# [Problem to solve]
Exact copy required. Repeat the records, but keep the pictures out.
= = =
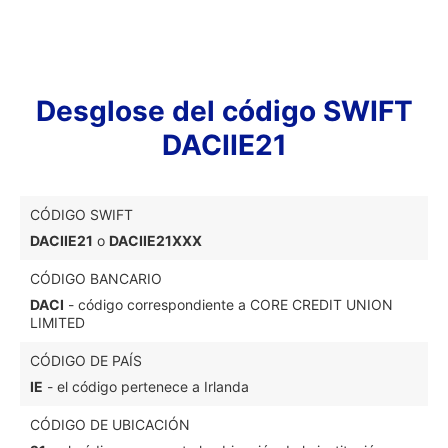
Desglose del código SWIFT
DACIIE21
CÓDIGO SWIFT
DACIIE21
o
DACIIE21XXX
CÓDIGO BANCARIO
DACI
- código correspondiente a CORE CREDIT UNION
LIMITED
CÓDIGO DE PAÍS
IE
- el código pertenece a Irlanda
CÓDIGO DE UBICACIÓN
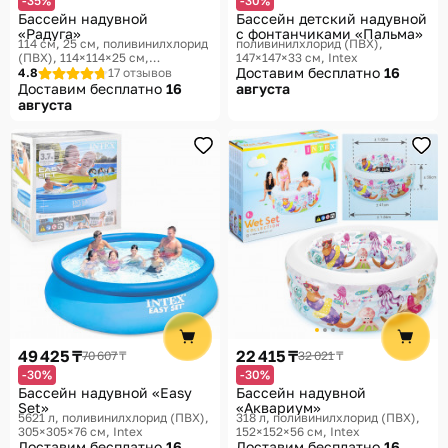
-35%
-30%
Бассейн надувной
Бассейн детский надувной
«Радуга»
с фонтанчиками «Пальма»
114 см, 25 см, поливинилхлорид
поливинилхлорид (ПВХ),
(ПВХ), 114×114×25 см,
147×147×33 см
Intex
114×114×25 см
Intex
Доставим бесплатно
16
4.8
17 отзывов
Доставим бесплатно
16
августа
августа
49 425 ₸
22 415 ₸
70 607 ₸
32 021 ₸
-30%
-30%
Бассейн надувной «Easy
Бассейн надувной
Set»
«Аквариум»
5621 л, поливинилхлорид (ПВХ),
318 л, поливинилхлорид (ПВХ),
305×305×76 см
Intex
152×152×56 см
Intex
Доставим бесплатно
16
Доставим бесплатно
16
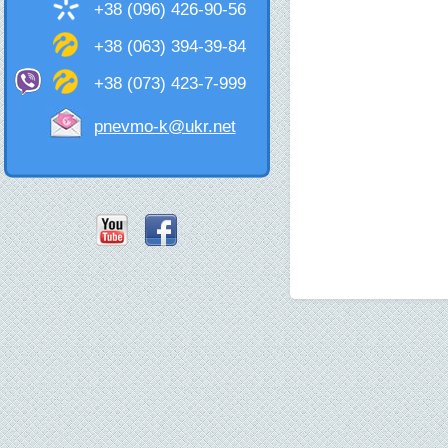
+38 (096) 426-90-56
+38 (063) 394-39-84
+38 (073) 423-7-999
pnevmo-k@ukr.net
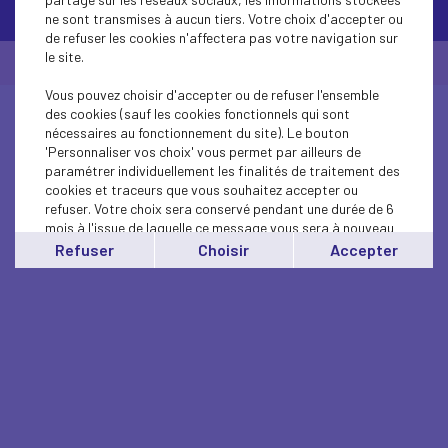
ne sont transmises à aucun tiers. Votre choix d'accepter ou
de refuser les cookies n'affectera pas votre navigation sur
le site.
© Medef Corsica 2026 -
Mentions légales
Vous pouvez choisir d'accepter ou de refuser l'ensemble
des cookies (sauf les cookies fonctionnels qui sont
nécessaires au fonctionnement du site). Le bouton
'Personnaliser vos choix' vous permet par ailleurs de
paramétrer individuellement les finalités de traitement des
cookies et traceurs que vous souhaitez accepter ou
refuser. Votre choix sera conservé pendant une durée de 6
mois à l'issue de laquelle ce message vous sera à nouveau
affiché..
Refuser
Choisir
Accepter
Vous pouvez modifier votre choix à tout moment en
cliquant sur le lien
'cookies'
en bas de page.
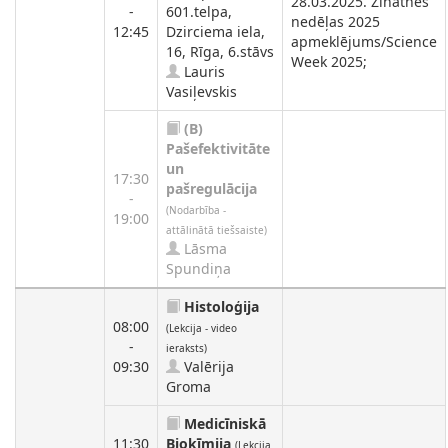
28.03.2025. Zinātnes
-
601.telpa,
nedēļas 2025
12:45
Dzirciema iela,
apmeklējums/Science
16, Rīga, 6.stāvs
Week 2025;
Lauris
Vasiļevskis
(B)
Pašefektivitāte
un
17:30
pašregulācija
-
(Nodarbība -
19:00
attālinātā tiešsaiste)
Lāsma
Spundiņa
Histoloģija
08:00
(Lekcija - video
-
ieraksts)
09:30
Valērija
Groma
Medicīniskā
11:30
Bioķīmija
(Lekcija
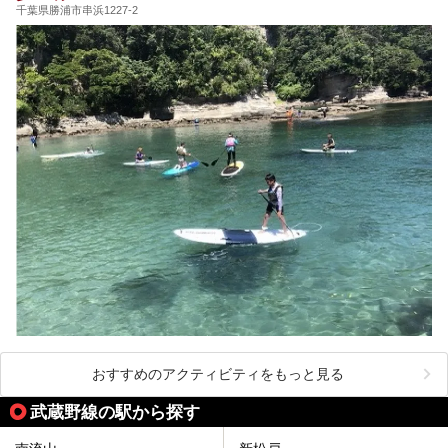
千葉県勝浦市串浜1227-2
おすすめのアクティビティをもっと見る
武蔵野線の駅から探す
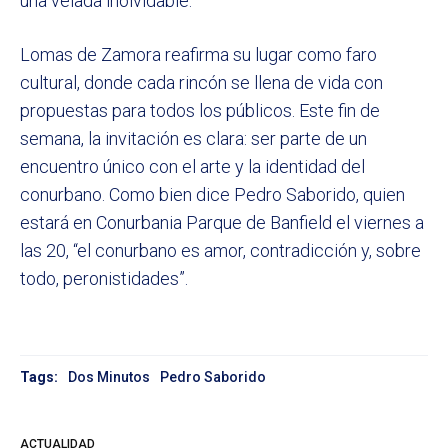
una velada inolvidable.
Lomas de Zamora reafirma su lugar como faro
cultural, donde cada rincón se llena de vida con
propuestas para todos los públicos. Este fin de
semana, la invitación es clara: ser parte de un
encuentro único con el arte y la identidad del
conurbano. Como bien dice Pedro Saborido, quien
estará en Conurbania Parque de Banfield el viernes a
las 20, “el conurbano es amor, contradicción y, sobre
todo, peronistidades”.
Tags:
Dos Minutos
Pedro Saborido
ACTUALIDAD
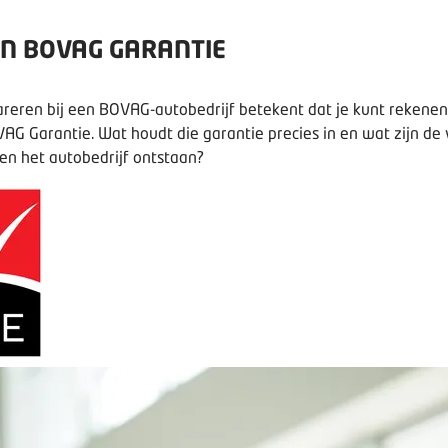
AN BOVAG GARANTIE
areren bij een BOVAG-autobedrijf betekent dat je kunt rekene
AG Garantie
. Wat houdt die garantie precies in en wat zijn d
en het autobedrijf ontstaan?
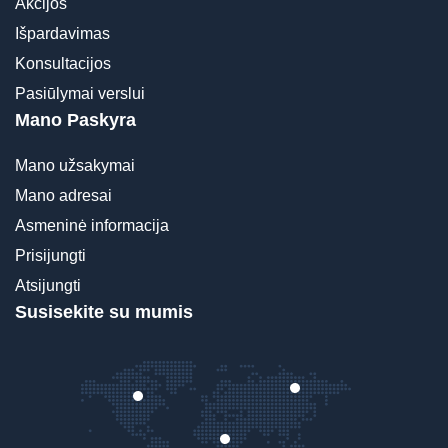
Akcijos
Išpardavimas
Konsultacijos
Pasiūlymai verslui
Mano Paskyra
Mano užsakymai
Mano adresai
Asmeninė informacija
Prisijungti
Atsijungti
Susisekite su mumis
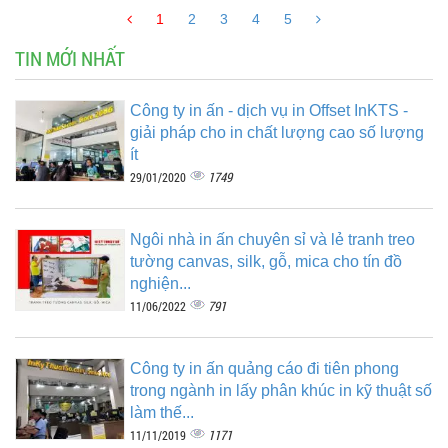
1
2
3
4
5
TIN MỚI NHẤT
Công ty in ấn - dịch vụ in Offset InKTS -
giải pháp cho in chất lượng cao số lượng
ít
1749
29/01/2020
Ngôi nhà in ấn chuyên sỉ và lẻ tranh treo
tường canvas, silk, gỗ, mica cho tín đồ
nghiện...
791
11/06/2022
Công ty in ấn quảng cáo đi tiên phong
trong ngành in lấy phân khúc in kỹ thuật số
làm thế...
1171
11/11/2019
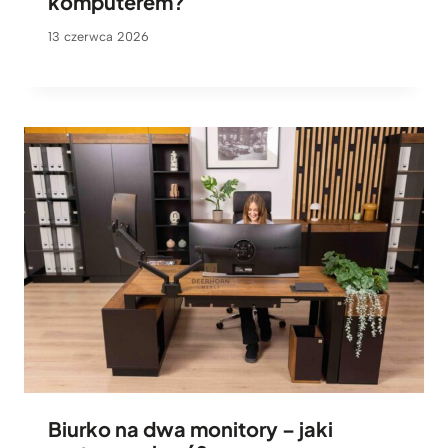
komputerem?
13 czerwca 2026
Biurko na dwa monitory – jaki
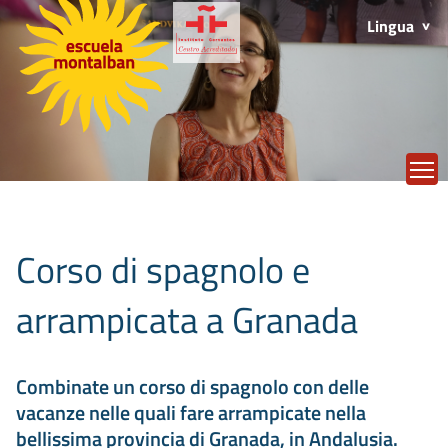
Lingua
T
Corso di spagnolo e
arrampicata a Granada
Combinate un corso di spagnolo con delle
vacanze nelle quali fare arrampicate nella
bellissima provincia di Granada, in Andalusia.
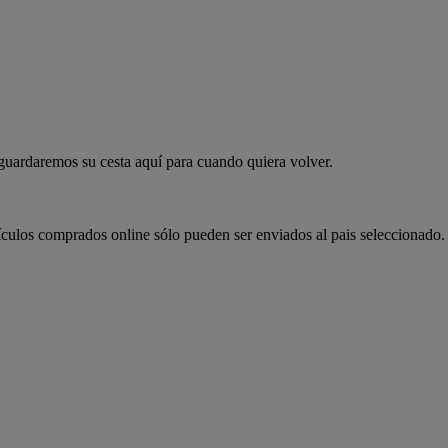
 guardaremos su cesta aquí para cuando quiera volver.
ículos comprados online sólo pueden ser enviados al pais seleccionado.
= = =
# [Answer to the exercise]
Desglose del código SWIFT
DACIIE21
CÓDIGO SWIFT
DACIIE21
o
DACIIE21XXX
CÓDIGO BANCARIO
DACI
- código correspondiente a CORE CREDIT UNION
LIMITED
CÓDIGO DE PAÍS
IE
- el código pertenece a Irlanda
CÓDIGO DE UBICACIÓN
-35%
-30%
Бассейн надувной
Бассейн детский надувной
«Радуга»
с фонтанчиками «Пальма»
114 см, 25 см, поливинилхлорид
поливинилхлорид (ПВХ),
(ПВХ), 114×114×25 см,
147×147×33 см
Intex
114×114×25 см
Intex
Доставим бесплатно
16
4.8
17 отзывов
Доставим бесплатно
16
августа
августа
49 425 ₸
22 415 ₸
70 607 ₸
32 021 ₸
-30%
-30%
Бассейн надувной «Easy
Бассейн надувной
Set»
«Аквариум»
5621 л, поливинилхлорид (ПВХ),
318 л, поливинилхлорид (ПВХ),
305×305×76 см
Intex
152×152×56 см
Intex
Доставим бесплатно
16
Доставим бесплатно
16
+38 (096) 426-90-56
+38 (063) 394-39-84
+38 (073) 423-7-999
pnevmo-k@ukr.net
ne sont transmises à aucun tiers. Votre choix d'accepter ou
de refuser les cookies n'affectera pas votre navigation sur
le site.
© Medef Corsica 2026 -
Mentions légales
Vous pouvez choisir d'accepter ou de refuser l'ensemble
des cookies (sauf les cookies fonctionnels qui sont
nécessaires au fonctionnement du site). Le bouton
'Personnaliser vos choix' vous permet par ailleurs de
paramétrer individuellement les finalités de traitement des
cookies et traceurs que vous souhaitez accepter ou
refuser. Votre choix sera conservé pendant une durée de 6
mois à l'issue de laquelle ce message vous sera à nouveau
affiché..
Refuser
Choisir
Accepter
Vous pouvez modifier votre choix à tout moment en
cliquant sur le lien
'cookies'
en bas de page.
28.03.2025. Zinātnes
-
601.telpa,
nedēļas 2025
12:45
Dzirciema iela,
apmeklējums/Science
16, Rīga, 6.stāvs
Week 2025;
Lauris
Vasiļevskis
(B)
Pašefektivitāte
un
17:30
pašregulācija
-
(Nodarbība -
19:00
attālinātā tiešsaiste)
Lāsma
Spundiņa
Histoloģija
08:00
(Lekcija - video
-
ieraksts)
09:30
Valērija
Groma
Medicīniskā
11:30
Bioķīmija
(Lekcija
千葉県勝浦市串浜1227-2
おすすめのアクティビティをもっと見る
武蔵野線の駅から探す
una velada inolvidable.
Lomas de Zamora reafirma su lugar como faro
cultural, donde cada rincón se llena de vida con
propuestas para todos los públicos. Este fin de
semana, la invitación es clara: ser parte de un
encuentro único con el arte y la identidad del
conurbano. Como bien dice Pedro Saborido, quien
estará en Conurbania Parque de Banfield el viernes a
las 20, “el conurbano es amor, contradicción y, sobre
todo, peronistidades”.
Tags:
Dos Minutos
Pedro Saborido
ACTUALIDAD
AN BOVAG GARANTIE
areren bij een BOVAG-autobedrijf betekent dat je kunt rekene
AG Garantie
. Wat houdt die garantie precies in en wat zijn d
en het autobedrijf ontstaan?
Akcijos
Išpardavimas
Konsultacijos
Pasiūlymai verslui
Mano Paskyra
Mano užsakymai
Mano adresai
Asmeninė informacija
Prisijungti
Atsijungti
Susisekite su mumis
1
2
3
4
5
TIN MỚI NHẤT
Công ty in ấn - dịch vụ in Offset InKTS -
giải pháp cho in chất lượng cao số lượng
ít
1749
29/01/2020
Ngôi nhà in ấn chuyên sỉ và lẻ tranh treo
tường canvas, silk, gỗ, mica cho tín đồ
nghiện...
791
11/06/2022
Công ty in ấn quảng cáo đi tiên phong
trong ngành in lấy phân khúc in kỹ thuật số
làm thế...
1171
11/11/2019
komputerem?
13 czerwca 2026
Biurko na dwa monitory – jaki
Lingua
T
Corso di spagnolo e
arrampicata a Granada
Combinate un corso di spagnolo con delle
vacanze nelle quali fare arrampicate nella
bellissima provincia di Granada, in Andalusia.
 guardaremos su cesta aquí para cuando quiera volver.
ículos comprados online sólo pueden ser enviados al pais seleccionado.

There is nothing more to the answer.